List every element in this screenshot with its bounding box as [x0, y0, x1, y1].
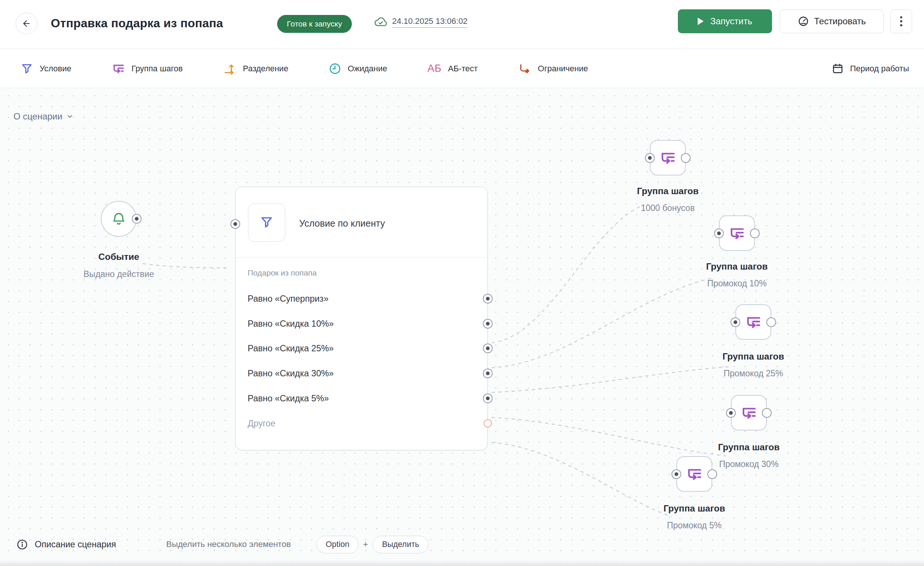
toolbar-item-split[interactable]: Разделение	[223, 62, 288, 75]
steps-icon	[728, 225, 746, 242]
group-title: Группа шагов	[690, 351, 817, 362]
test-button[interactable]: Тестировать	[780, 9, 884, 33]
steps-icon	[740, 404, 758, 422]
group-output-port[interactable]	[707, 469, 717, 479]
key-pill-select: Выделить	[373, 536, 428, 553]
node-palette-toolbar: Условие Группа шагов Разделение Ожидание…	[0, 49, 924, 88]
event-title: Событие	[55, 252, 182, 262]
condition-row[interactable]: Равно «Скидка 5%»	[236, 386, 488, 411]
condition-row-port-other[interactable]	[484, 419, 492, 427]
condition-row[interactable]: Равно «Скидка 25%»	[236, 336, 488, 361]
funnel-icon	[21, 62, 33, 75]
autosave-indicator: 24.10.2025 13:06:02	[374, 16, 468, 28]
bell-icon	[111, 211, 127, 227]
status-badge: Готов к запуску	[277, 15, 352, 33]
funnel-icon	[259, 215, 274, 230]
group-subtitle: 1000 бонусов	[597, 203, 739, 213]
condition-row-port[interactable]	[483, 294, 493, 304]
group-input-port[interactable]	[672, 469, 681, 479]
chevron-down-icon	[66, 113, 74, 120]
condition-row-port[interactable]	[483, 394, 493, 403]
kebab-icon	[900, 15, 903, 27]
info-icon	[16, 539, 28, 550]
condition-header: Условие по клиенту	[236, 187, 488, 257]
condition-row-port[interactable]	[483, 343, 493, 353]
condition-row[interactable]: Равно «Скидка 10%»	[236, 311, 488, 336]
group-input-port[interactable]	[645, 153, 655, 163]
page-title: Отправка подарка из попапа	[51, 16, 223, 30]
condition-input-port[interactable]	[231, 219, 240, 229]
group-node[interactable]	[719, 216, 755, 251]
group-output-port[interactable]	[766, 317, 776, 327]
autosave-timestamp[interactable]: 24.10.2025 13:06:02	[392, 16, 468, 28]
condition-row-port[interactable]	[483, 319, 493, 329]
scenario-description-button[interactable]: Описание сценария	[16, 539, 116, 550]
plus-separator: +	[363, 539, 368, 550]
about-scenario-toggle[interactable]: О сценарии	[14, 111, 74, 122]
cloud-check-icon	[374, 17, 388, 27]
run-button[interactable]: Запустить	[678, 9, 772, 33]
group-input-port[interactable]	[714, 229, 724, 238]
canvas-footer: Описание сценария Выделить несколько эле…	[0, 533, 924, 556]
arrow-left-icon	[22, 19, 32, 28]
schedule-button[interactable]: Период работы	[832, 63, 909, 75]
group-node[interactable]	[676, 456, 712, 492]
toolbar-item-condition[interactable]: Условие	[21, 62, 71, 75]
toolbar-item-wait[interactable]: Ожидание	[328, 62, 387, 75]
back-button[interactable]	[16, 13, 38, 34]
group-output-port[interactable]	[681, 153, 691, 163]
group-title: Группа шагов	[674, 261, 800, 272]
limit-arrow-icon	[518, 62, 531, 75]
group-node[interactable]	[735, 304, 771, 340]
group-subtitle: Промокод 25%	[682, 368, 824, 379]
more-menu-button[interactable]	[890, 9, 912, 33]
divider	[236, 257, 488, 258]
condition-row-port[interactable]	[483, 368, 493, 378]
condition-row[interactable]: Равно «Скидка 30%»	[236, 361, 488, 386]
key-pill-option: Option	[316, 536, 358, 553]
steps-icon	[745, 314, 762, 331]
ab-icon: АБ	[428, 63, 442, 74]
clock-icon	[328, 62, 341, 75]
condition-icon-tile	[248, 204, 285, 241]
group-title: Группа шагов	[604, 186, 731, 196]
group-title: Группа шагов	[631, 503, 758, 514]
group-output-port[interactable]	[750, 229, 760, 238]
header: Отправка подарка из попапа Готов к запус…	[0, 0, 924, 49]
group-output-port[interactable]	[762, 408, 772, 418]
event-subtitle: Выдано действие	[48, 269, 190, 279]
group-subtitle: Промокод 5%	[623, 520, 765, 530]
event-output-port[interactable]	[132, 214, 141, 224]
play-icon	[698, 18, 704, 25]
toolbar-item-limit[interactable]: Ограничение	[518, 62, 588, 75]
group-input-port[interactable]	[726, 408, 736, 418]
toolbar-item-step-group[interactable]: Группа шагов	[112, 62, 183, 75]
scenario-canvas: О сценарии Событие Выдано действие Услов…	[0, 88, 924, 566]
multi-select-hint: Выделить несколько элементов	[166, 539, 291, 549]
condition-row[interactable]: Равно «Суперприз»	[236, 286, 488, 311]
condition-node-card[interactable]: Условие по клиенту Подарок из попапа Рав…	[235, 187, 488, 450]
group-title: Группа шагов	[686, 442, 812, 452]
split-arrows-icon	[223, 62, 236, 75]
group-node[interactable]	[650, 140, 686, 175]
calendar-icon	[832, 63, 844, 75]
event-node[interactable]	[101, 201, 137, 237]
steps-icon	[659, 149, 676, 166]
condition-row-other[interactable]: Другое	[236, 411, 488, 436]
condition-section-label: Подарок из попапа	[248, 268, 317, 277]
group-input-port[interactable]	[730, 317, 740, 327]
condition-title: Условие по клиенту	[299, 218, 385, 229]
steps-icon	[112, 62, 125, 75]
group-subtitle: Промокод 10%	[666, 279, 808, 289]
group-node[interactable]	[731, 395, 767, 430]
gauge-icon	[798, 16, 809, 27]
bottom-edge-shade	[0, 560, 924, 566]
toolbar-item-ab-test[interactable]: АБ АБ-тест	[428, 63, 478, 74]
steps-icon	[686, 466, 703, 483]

◇ ◇ ◇ ◇ ◇ ◇ ◇

Pictures stay out; repeat all the rest of the records exactly.

THE COMPLETED TASK:
List every element in this screenshot with its bounding box as [x0, y0, x1, y1].
toolbar-item-split[interactable]: Разделение	[223, 62, 288, 75]
steps-icon	[728, 225, 746, 242]
group-title: Группа шагов	[690, 351, 817, 362]
test-button[interactable]: Тестировать	[780, 9, 884, 33]
steps-icon	[740, 404, 758, 422]
group-output-port[interactable]	[707, 469, 717, 479]
key-pill-select: Выделить	[373, 536, 428, 553]
node-palette-toolbar: Условие Группа шагов Разделение Ожидание…	[0, 49, 924, 88]
event-title: Событие	[55, 252, 182, 262]
condition-row[interactable]: Равно «Скидка 5%»	[236, 386, 488, 411]
condition-row-port-other[interactable]	[484, 419, 492, 427]
condition-row[interactable]: Равно «Скидка 25%»	[236, 336, 488, 361]
funnel-icon	[21, 62, 33, 75]
autosave-indicator: 24.10.2025 13:06:02	[374, 16, 468, 28]
bell-icon	[111, 211, 127, 227]
status-badge: Готов к запуску	[277, 15, 352, 33]
funnel-icon	[259, 215, 274, 230]
group-subtitle: 1000 бонусов	[597, 203, 739, 213]
condition-row-port[interactable]	[483, 294, 493, 304]
group-input-port[interactable]	[672, 469, 681, 479]
chevron-down-icon	[66, 113, 74, 120]
condition-row-port[interactable]	[483, 394, 493, 403]
kebab-icon	[900, 15, 903, 27]
info-icon	[16, 539, 28, 550]
condition-header: Условие по клиенту	[236, 187, 488, 257]
condition-row-port[interactable]	[483, 343, 493, 353]
condition-row[interactable]: Равно «Скидка 10%»	[236, 311, 488, 336]
group-input-port[interactable]	[645, 153, 655, 163]
page-title: Отправка подарка из попапа	[51, 16, 223, 30]
condition-input-port[interactable]	[231, 219, 240, 229]
group-node[interactable]	[719, 216, 755, 251]
group-output-port[interactable]	[766, 317, 776, 327]
autosave-timestamp[interactable]: 24.10.2025 13:06:02	[392, 16, 468, 28]
condition-row-port[interactable]	[483, 319, 493, 329]
scenario-description-button[interactable]: Описание сценария	[16, 539, 116, 550]
plus-separator: +	[363, 539, 368, 550]
about-scenario-toggle[interactable]: О сценарии	[14, 111, 74, 122]
cloud-check-icon	[374, 17, 388, 27]
run-button[interactable]: Запустить	[678, 9, 772, 33]
group-input-port[interactable]	[714, 229, 724, 238]
canvas-footer: Описание сценария Выделить несколько эле…	[0, 533, 924, 556]
arrow-left-icon	[22, 19, 32, 28]
schedule-button[interactable]: Период работы	[832, 63, 909, 75]
group-node[interactable]	[676, 456, 712, 492]
toolbar-item-condition[interactable]: Условие	[21, 62, 71, 75]
toolbar-item-wait[interactable]: Ожидание	[328, 62, 387, 75]
back-button[interactable]	[16, 13, 38, 34]
group-output-port[interactable]	[681, 153, 691, 163]
group-title: Группа шагов	[674, 261, 800, 272]
limit-arrow-icon	[518, 62, 531, 75]
group-node[interactable]	[735, 304, 771, 340]
group-subtitle: Промокод 25%	[682, 368, 824, 379]
more-menu-button[interactable]	[890, 9, 912, 33]
divider	[236, 257, 488, 258]
condition-row-port[interactable]	[483, 368, 493, 378]
condition-row[interactable]: Равно «Скидка 30%»	[236, 361, 488, 386]
key-pill-option: Option	[316, 536, 358, 553]
steps-icon	[745, 314, 762, 331]
ab-icon: АБ	[428, 63, 442, 74]
clock-icon	[328, 62, 341, 75]
condition-icon-tile	[248, 204, 285, 241]
group-title: Группа шагов	[604, 186, 731, 196]
group-title: Группа шагов	[631, 503, 758, 514]
group-output-port[interactable]	[750, 229, 760, 238]
header: Отправка подарка из попапа Готов к запус…	[0, 0, 924, 49]
group-output-port[interactable]	[762, 408, 772, 418]
event-subtitle: Выдано действие	[48, 269, 190, 279]
group-subtitle: Промокод 5%	[623, 520, 765, 530]
event-output-port[interactable]	[132, 214, 141, 224]
play-icon	[698, 18, 704, 25]
toolbar-item-limit[interactable]: Ограничение	[518, 62, 588, 75]
group-input-port[interactable]	[726, 408, 736, 418]
toolbar-item-step-group[interactable]: Группа шагов	[112, 62, 183, 75]
scenario-canvas: О сценарии Событие Выдано действие Услов…	[0, 88, 924, 566]
multi-select-hint: Выделить несколько элементов	[166, 539, 291, 549]
condition-row[interactable]: Равно «Суперприз»	[236, 286, 488, 311]
condition-node-card[interactable]: Условие по клиенту Подарок из попапа Рав…	[235, 187, 488, 450]
group-title: Группа шагов	[686, 442, 812, 452]
split-arrows-icon	[223, 62, 236, 75]
group-node[interactable]	[650, 140, 686, 175]
calendar-icon	[832, 63, 844, 75]
event-node[interactable]	[101, 201, 137, 237]
steps-icon	[659, 149, 676, 166]
condition-row-other[interactable]: Другое	[236, 411, 488, 436]
condition-section-label: Подарок из попапа	[248, 268, 317, 277]
group-input-port[interactable]	[730, 317, 740, 327]
condition-title: Условие по клиенту	[299, 218, 385, 229]
steps-icon	[112, 62, 125, 75]
group-subtitle: Промокод 10%	[666, 279, 808, 289]
group-node[interactable]	[731, 395, 767, 430]
gauge-icon	[798, 16, 809, 27]
bottom-edge-shade	[0, 560, 924, 566]
toolbar-item-ab-test[interactable]: АБ АБ-тест	[428, 63, 478, 74]
steps-icon	[686, 466, 703, 483]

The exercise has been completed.